■ PROBLEM DETAILS ■
The data is to be reproduced in full and without error.

■ PROVIDED ENTRIES ■
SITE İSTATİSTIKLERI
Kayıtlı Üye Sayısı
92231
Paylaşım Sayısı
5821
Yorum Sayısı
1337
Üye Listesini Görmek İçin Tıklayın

■ PROBLEM SOLUTION ■
SITE İSTATİSTIKLERI
Kayıtlı Üye Sayısı
92231
Paylaşım Sayısı
5821
Yorum Sayısı
1337
Üye Listesini Görmek İçin Tıklayın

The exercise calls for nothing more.